Département d'Anesthésie Réanimation, Centre Hospitalier Lyon Sud, Hospices Civils de Lyon, Lyon, France; CIRI-Centre International de Recherche en Infectiologie (Team PHE3ID), Univ Lyon, Université Claude Bernard Lyon 1, Inserm, U1111, CNRS, UMR5308, ENS Lyon, 46 allée d'Italie, Lyon 69007, France; Université Lyon 1.
Département d'Anesthésie Réanimation, Centre Hospitalier Lyon Sud, Hospices Civils de Lyon, Lyon, France; REA REZO Infections & Antibiorésistance en Réanimation, Hôpital Henry Gabrielle, Villa Alice, 20 route de Vourles, Saint Genis-Laval 69 230, France; CIRI-Centre International de Recherche en Infectiologie (Team PHE3ID), Univ Lyon, Université Claude Bernard Lyon 1, Inserm, U1111, CNRS, UMR5308, ENS Lyon, 46 allée d'Italie, Lyon 69007, France.
J Crit Care. 2023 Dec;78:154330. doi: 10.1016/j.jcrc.2023.154330. Epub 2023 May 31.
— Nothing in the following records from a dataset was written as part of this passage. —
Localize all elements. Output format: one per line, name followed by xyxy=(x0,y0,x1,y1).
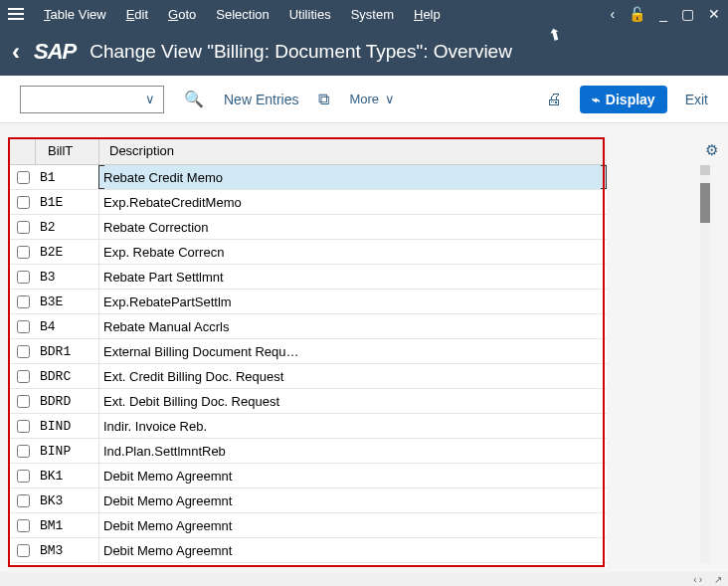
prev-icon[interactable]: ‹ xyxy=(611,6,616,22)
toolbar: ∨ 🔍 New Entries ⧉ More ∨ 🖨 ⌁ Display Exi… xyxy=(0,76,728,123)
row-checkbox[interactable] xyxy=(17,246,30,259)
vertical-scrollbar[interactable] xyxy=(700,165,710,563)
row-checkbox[interactable] xyxy=(17,196,30,209)
display-button[interactable]: ⌁ Display xyxy=(580,86,667,113)
scroll-right-icon[interactable]: › xyxy=(699,574,702,585)
cell-description[interactable]: Debit Memo Agreemnt xyxy=(99,513,607,537)
menu-goto[interactable]: Goto xyxy=(168,7,196,22)
content-area: ⚙ BillT Description B1Rebate Credit Memo… xyxy=(0,123,728,572)
row-checkbox[interactable] xyxy=(17,494,30,507)
cell-billt[interactable]: BM1 xyxy=(36,513,99,537)
row-checkbox[interactable] xyxy=(17,519,30,532)
row-checkbox[interactable] xyxy=(17,395,30,408)
close-icon[interactable]: ✕ xyxy=(708,6,720,22)
cell-billt[interactable]: BDRC xyxy=(36,364,99,388)
cell-description[interactable]: Indir. Invoice Reb. xyxy=(99,414,607,438)
lock-open-icon[interactable]: 🔓 xyxy=(629,6,645,22)
row-checkbox[interactable] xyxy=(17,470,30,483)
cell-description[interactable]: Ext. Debit Billing Doc. Request xyxy=(99,389,607,413)
statusbar: ‹ › ↗ xyxy=(0,572,728,586)
expand-icon[interactable]: ↗ xyxy=(714,574,722,585)
cell-billt[interactable]: BDRD xyxy=(36,389,99,413)
menu-system[interactable]: System xyxy=(351,7,394,22)
command-field[interactable]: ∨ xyxy=(20,86,164,113)
maximize-icon[interactable]: ▢ xyxy=(681,6,694,22)
row-checkbox[interactable] xyxy=(17,295,30,308)
cell-billt[interactable]: BM3 xyxy=(36,538,99,562)
search-icon[interactable]: 🔍 xyxy=(184,90,204,108)
row-checkbox[interactable] xyxy=(17,370,30,383)
print-icon[interactable]: 🖨 xyxy=(546,91,562,108)
menu-help[interactable]: Help xyxy=(414,7,441,22)
cell-billt[interactable]: B2E xyxy=(36,240,99,264)
new-entries-button[interactable]: New Entries xyxy=(224,92,298,107)
cell-description[interactable]: Rebate Correction xyxy=(99,215,607,239)
table-header: BillT Description xyxy=(10,137,607,165)
cell-billt[interactable]: B1E xyxy=(36,190,99,214)
col-select[interactable] xyxy=(10,137,36,164)
cell-billt[interactable]: BK3 xyxy=(36,488,99,512)
cell-billt[interactable]: BIND xyxy=(36,414,99,438)
cell-billt[interactable]: BK1 xyxy=(36,464,99,488)
row-checkbox[interactable] xyxy=(17,445,30,458)
cell-billt[interactable]: B2 xyxy=(36,215,99,239)
menu-edit[interactable]: Edit xyxy=(126,7,148,22)
back-button[interactable]: ‹ xyxy=(12,38,20,66)
row-checkbox[interactable] xyxy=(17,320,30,333)
row-checkbox[interactable] xyxy=(17,221,30,234)
gear-icon[interactable]: ⚙ xyxy=(705,141,718,159)
cell-billt[interactable]: BDR1 xyxy=(36,339,99,363)
cell-description[interactable]: Rebate Part Settlmnt xyxy=(99,265,607,289)
cell-billt[interactable]: B3 xyxy=(36,265,99,289)
table-row[interactable]: B2EExp. Rebate Correcn xyxy=(10,240,607,265)
table-row[interactable]: BK1Debit Memo Agreemnt xyxy=(10,464,607,488)
col-billt[interactable]: BillT xyxy=(36,137,99,164)
cell-description[interactable]: Debit Memo Agreemnt xyxy=(99,538,607,562)
scroll-left-icon[interactable]: ‹ xyxy=(693,574,696,585)
exit-button[interactable]: Exit xyxy=(685,92,708,107)
table-row[interactable]: B3Rebate Part Settlmnt xyxy=(10,265,607,290)
row-checkbox[interactable] xyxy=(17,544,30,557)
menu-table-view[interactable]: Table View xyxy=(44,7,106,22)
page-title: Change View "Billing: Document Types": O… xyxy=(90,41,512,63)
cell-description[interactable]: Rebate Credit Memo xyxy=(99,165,607,189)
row-checkbox[interactable] xyxy=(17,271,30,284)
chevron-down-icon: ∨ xyxy=(385,92,395,106)
row-checkbox[interactable] xyxy=(17,420,30,433)
table-row[interactable]: BM1Debit Memo Agreemnt xyxy=(10,513,607,538)
cell-description[interactable]: External Billing Document Requ… xyxy=(99,339,607,363)
table-row[interactable]: B2Rebate Correction xyxy=(10,215,607,240)
row-checkbox[interactable] xyxy=(17,345,30,358)
cell-description[interactable]: Rebate Manual Accrls xyxy=(99,314,607,338)
row-checkbox[interactable] xyxy=(17,171,30,184)
col-description[interactable]: Description xyxy=(99,137,607,164)
menu-hamburger-icon[interactable] xyxy=(8,8,24,20)
table-row[interactable]: BDRDExt. Debit Billing Doc. Request xyxy=(10,389,607,414)
cell-description[interactable]: Debit Memo Agreemnt xyxy=(99,464,607,488)
table-row[interactable]: B1EExp.RebateCreditMemo xyxy=(10,190,607,215)
table-row[interactable]: BDRCExt. Credit Billing Doc. Request xyxy=(10,364,607,389)
menu-selection[interactable]: Selection xyxy=(216,7,269,22)
cell-description[interactable]: Exp. Rebate Correcn xyxy=(99,240,607,264)
table-row[interactable]: B4Rebate Manual Accrls xyxy=(10,314,607,339)
table-row[interactable]: BINDIndir. Invoice Reb. xyxy=(10,414,607,439)
table-row[interactable]: B1Rebate Credit Memo xyxy=(10,165,607,190)
table-row[interactable]: BK3Debit Memo Agreemnt xyxy=(10,488,607,513)
table-row[interactable]: BINPInd.Plan.SettlmntReb xyxy=(10,439,607,464)
menu-utilities[interactable]: Utilities xyxy=(289,7,331,22)
cell-billt[interactable]: B1 xyxy=(36,165,99,189)
cell-billt[interactable]: BINP xyxy=(36,439,99,463)
cell-description[interactable]: Exp.RebateCreditMemo xyxy=(99,190,607,214)
table-row[interactable]: BDR1External Billing Document Requ… xyxy=(10,339,607,364)
cell-description[interactable]: Debit Memo Agreemnt xyxy=(99,488,607,512)
cell-billt[interactable]: B3E xyxy=(36,290,99,313)
cell-description[interactable]: Exp.RebatePartSettlm xyxy=(99,290,607,313)
copy-icon[interactable]: ⧉ xyxy=(318,91,329,108)
more-menu[interactable]: More ∨ xyxy=(349,92,395,106)
cell-description[interactable]: Ind.Plan.SettlmntReb xyxy=(99,439,607,463)
table-row[interactable]: BM3Debit Memo Agreemnt xyxy=(10,538,607,563)
table-row[interactable]: B3EExp.RebatePartSettlm xyxy=(10,290,607,314)
minimize-icon[interactable]: _ xyxy=(659,6,667,22)
cell-description[interactable]: Ext. Credit Billing Doc. Request xyxy=(99,364,607,388)
cell-billt[interactable]: B4 xyxy=(36,314,99,338)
Septic shock is associated in some patients with a profound immunosuppression. We hypothesized that GM-CSF would reduce the occurrence of ICU-acquired infections in immunosuppressed septic patients.
Randomized double-blind trial conducted between 2015 and 2018. Adult patients, admitted to ICU, with severe sepsis or septic shock presenting with sepsis-induced immunosuppression defined by mHLA-DR < 8000 ABC (antibodies bound per cell) at day 3 were included. Patients were randomized to receive GM-CSF 125 μg/m or placebo for 5 days at a 1:1 ratio. The primary outcome was the difference in the number of patients presenting≥1 ICU-acquired infection at day 28 or ICU discharge.
The study was prematurely stopped because of insufficient recruitment. A total of 98 patients were included, 54 in the intervention group and 44 in the placebo group. The two groups were similar except for a higher body mass index and McCabe score in the intervention group. No significant difference was observed between groups regarding ICU-acquired infection (11% vs 11%, p = 1.000), 28-day mortality (24% vs 27%,p = 0.900), or the number or localization of the ICU infections.
GM-CSF had no effect on the prevention of ICU-acquired infection in sepsis immunosuppression, but any conclusion is limited by the early termination of the study leading to low number of included patients.
在一些患者中,感染性休克与严重的免疫抑制有关。我们假设 GM-CSF 可降低免疫抑制性感染性休克患者 ICU 获得性感染的发生。
这是一项在 2015 年至 2018 年间进行的随机、双盲试验。纳入 ICU 收治的成年患者,其患有严重脓毒症或感染性休克,且在第 3 天存在由 mHLA-DR<8000 ABC(每个细胞结合的抗体)定义的脓毒症诱导的免疫抑制。患者随机接受 GM-CSF(125μg/m)或安慰剂治疗,疗程为 5 天,比例为 1:1。主要结局为第 28 天或 ICU 出院时出现≥1 例 ICU 获得性感染的患者人数差异。
由于招募不足,该研究提前停止。共纳入 98 例患者,干预组 54 例,安慰剂组 44 例。两组除干预组的体重指数和 McCabe 评分较高外,其他方面均相似。两组 ICU 获得性感染(11%比 11%,p=1.000)、28 天死亡率(24%比 27%,p=0.900)或 ICU 感染的数量或部位无显著差异。
GM-CSF 对预防脓毒症免疫抑制患者的 ICU 获得性感染无效,但任何结论均受到研究提前终止导致纳入患者数量较少的限制。